*** Dataset records ***

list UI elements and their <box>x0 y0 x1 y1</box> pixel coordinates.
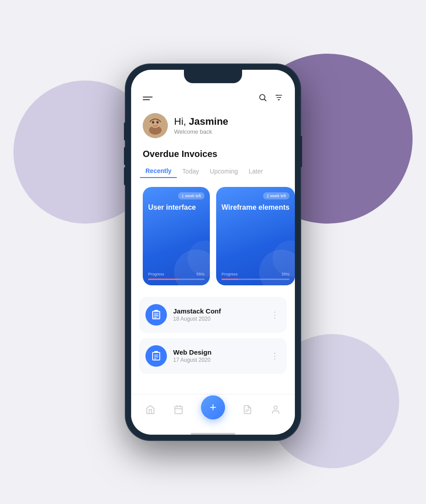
progress-bar-2 <box>222 279 290 280</box>
svg-rect-24 <box>175 406 183 414</box>
card-title-1: User interface <box>148 203 204 212</box>
clipboard-icon-2 <box>151 351 162 361</box>
bottom-nav: + <box>131 394 295 430</box>
svg-point-13 <box>153 122 154 123</box>
cards-carousel: 1 week left User interface Progress 55% <box>131 184 295 294</box>
progress-bar-1 <box>148 279 204 280</box>
list-info-2: Web Design 17 August 2020 <box>173 348 263 363</box>
svg-point-30 <box>274 406 277 409</box>
svg-rect-19 <box>154 310 158 312</box>
greeting-text: Hi, Jasmine Welcome back <box>174 116 228 135</box>
invoice-nav-icon[interactable] <box>242 404 253 415</box>
tab-later[interactable]: Later <box>243 165 268 178</box>
phone-notch <box>184 70 242 83</box>
home-indicator <box>191 433 235 435</box>
filter-icon[interactable] <box>274 93 283 104</box>
section-title: Overdue Invoices <box>131 147 295 165</box>
progress-fill-1 <box>148 279 179 280</box>
tab-upcoming[interactable]: Upcoming <box>204 165 243 178</box>
tab-today[interactable]: Today <box>177 165 204 178</box>
svg-point-6 <box>280 97 281 98</box>
progress-label-1: Progress 55% <box>148 272 204 276</box>
top-icons <box>258 93 283 104</box>
list-info-1: Jamstack Conf 18 August 2020 <box>173 307 263 322</box>
list-item-2[interactable]: Web Design 17 August 2020 ⋮ <box>139 338 287 374</box>
invoice-card-2[interactable]: 2 week left Wireframe elements Progress … <box>216 187 295 285</box>
card-badge-2: 2 week left <box>263 192 290 199</box>
screen-content: Hi, Jasmine Welcome back Overdue Invoice… <box>131 70 295 435</box>
greeting-line: Hi, Jasmine <box>174 116 228 127</box>
welcome-text: Welcome back <box>174 128 228 135</box>
card-bottom-2: Progress 25% <box>222 272 290 280</box>
list-name-1: Jamstack Conf <box>173 307 263 315</box>
tabs: Recently Today Upcoming Later <box>131 165 295 184</box>
list-date-2: 17 August 2020 <box>173 357 263 363</box>
list-item-1[interactable]: Jamstack Conf 18 August 2020 ⋮ <box>139 297 287 333</box>
more-icon-2[interactable]: ⋮ <box>269 349 281 363</box>
avatar <box>143 113 168 138</box>
svg-rect-23 <box>154 351 158 353</box>
list-section: Jamstack Conf 18 August 2020 ⋮ <box>131 294 295 377</box>
invoice-card-1[interactable]: 1 week left User interface Progress 55% <box>143 187 210 285</box>
tab-recently[interactable]: Recently <box>140 165 177 178</box>
list-date-1: 18 August 2020 <box>173 316 263 322</box>
card-title-2: Wireframe elements <box>222 203 290 212</box>
card-bottom-1: Progress 55% <box>148 272 204 280</box>
list-name-2: Web Design <box>173 348 263 356</box>
home-nav-icon[interactable] <box>145 404 156 415</box>
search-icon[interactable] <box>258 93 267 104</box>
svg-point-7 <box>278 99 280 100</box>
clipboard-icon-1 <box>151 309 162 320</box>
progress-label-2: Progress 25% <box>222 272 290 276</box>
svg-point-14 <box>157 122 158 123</box>
profile-section: Hi, Jasmine Welcome back <box>131 110 295 147</box>
progress-fill-2 <box>222 279 239 280</box>
list-icon-2 <box>145 345 167 367</box>
profile-nav-icon[interactable] <box>270 404 281 415</box>
calendar-nav-icon[interactable] <box>173 404 184 415</box>
more-icon-1[interactable]: ⋮ <box>269 308 281 322</box>
svg-point-5 <box>277 94 278 96</box>
list-icon-1 <box>145 304 167 326</box>
svg-line-1 <box>264 99 266 101</box>
phone-screen: Hi, Jasmine Welcome back Overdue Invoice… <box>131 70 295 435</box>
card-badge-1: 1 week left <box>178 192 204 199</box>
add-button[interactable]: + <box>201 395 225 419</box>
menu-icon[interactable] <box>143 97 153 100</box>
phone-shell: Hi, Jasmine Welcome back Overdue Invoice… <box>126 64 300 440</box>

*** End of Dataset records ***

◆ **Required action**
Copy the data word for word and omit every picture.

◆ **Exercise answer**
list UI elements and their <box>x0 y0 x1 y1</box> pixel coordinates.
progress-bar-2 <box>222 279 290 280</box>
svg-rect-24 <box>175 406 183 414</box>
card-title-1: User interface <box>148 203 204 212</box>
clipboard-icon-2 <box>151 351 162 361</box>
bottom-nav: + <box>131 394 295 430</box>
svg-point-13 <box>153 122 154 123</box>
cards-carousel: 1 week left User interface Progress 55% <box>131 184 295 294</box>
progress-bar-1 <box>148 279 204 280</box>
list-info-2: Web Design 17 August 2020 <box>173 348 263 363</box>
svg-point-30 <box>274 406 277 409</box>
svg-rect-19 <box>154 310 158 312</box>
greeting-text: Hi, Jasmine Welcome back <box>174 116 228 135</box>
invoice-nav-icon[interactable] <box>242 404 253 415</box>
tab-later[interactable]: Later <box>243 165 268 178</box>
phone-notch <box>184 70 242 83</box>
home-indicator <box>191 433 235 435</box>
filter-icon[interactable] <box>274 93 283 104</box>
section-title: Overdue Invoices <box>131 147 295 165</box>
progress-fill-1 <box>148 279 179 280</box>
tab-upcoming[interactable]: Upcoming <box>204 165 243 178</box>
tab-today[interactable]: Today <box>177 165 204 178</box>
svg-point-6 <box>280 97 281 98</box>
progress-label-1: Progress 55% <box>148 272 204 276</box>
top-icons <box>258 93 283 104</box>
list-info-1: Jamstack Conf 18 August 2020 <box>173 307 263 322</box>
list-item-2[interactable]: Web Design 17 August 2020 ⋮ <box>139 338 287 374</box>
invoice-card-2[interactable]: 2 week left Wireframe elements Progress … <box>216 187 295 285</box>
card-badge-2: 2 week left <box>263 192 290 199</box>
screen-content: Hi, Jasmine Welcome back Overdue Invoice… <box>131 70 295 435</box>
greeting-line: Hi, Jasmine <box>174 116 228 127</box>
welcome-text: Welcome back <box>174 128 228 135</box>
card-bottom-2: Progress 25% <box>222 272 290 280</box>
list-name-1: Jamstack Conf <box>173 307 263 315</box>
tabs: Recently Today Upcoming Later <box>131 165 295 184</box>
list-date-2: 17 August 2020 <box>173 357 263 363</box>
list-item-1[interactable]: Jamstack Conf 18 August 2020 ⋮ <box>139 297 287 333</box>
more-icon-2[interactable]: ⋮ <box>269 349 281 363</box>
avatar <box>143 113 168 138</box>
svg-rect-23 <box>154 351 158 353</box>
list-section: Jamstack Conf 18 August 2020 ⋮ <box>131 294 295 377</box>
invoice-card-1[interactable]: 1 week left User interface Progress 55% <box>143 187 210 285</box>
tab-recently[interactable]: Recently <box>140 165 177 178</box>
list-date-1: 18 August 2020 <box>173 316 263 322</box>
card-title-2: Wireframe elements <box>222 203 290 212</box>
card-bottom-1: Progress 55% <box>148 272 204 280</box>
list-name-2: Web Design <box>173 348 263 356</box>
home-nav-icon[interactable] <box>145 404 156 415</box>
search-icon[interactable] <box>258 93 267 104</box>
svg-point-7 <box>278 99 280 100</box>
clipboard-icon-1 <box>151 309 162 320</box>
progress-label-2: Progress 25% <box>222 272 290 276</box>
svg-point-14 <box>157 122 158 123</box>
profile-section: Hi, Jasmine Welcome back <box>131 110 295 147</box>
progress-fill-2 <box>222 279 239 280</box>
list-icon-2 <box>145 345 167 367</box>
profile-nav-icon[interactable] <box>270 404 281 415</box>
calendar-nav-icon[interactable] <box>173 404 184 415</box>
more-icon-1[interactable]: ⋮ <box>269 308 281 322</box>
svg-point-5 <box>277 94 278 96</box>
list-icon-1 <box>145 304 167 326</box>
svg-line-1 <box>264 99 266 101</box>
phone-screen: Hi, Jasmine Welcome back Overdue Invoice… <box>131 70 295 435</box>
card-badge-1: 1 week left <box>178 192 204 199</box>
add-button[interactable]: + <box>201 395 225 419</box>
menu-icon[interactable] <box>143 97 153 100</box>
phone-shell: Hi, Jasmine Welcome back Overdue Invoice… <box>126 64 300 440</box>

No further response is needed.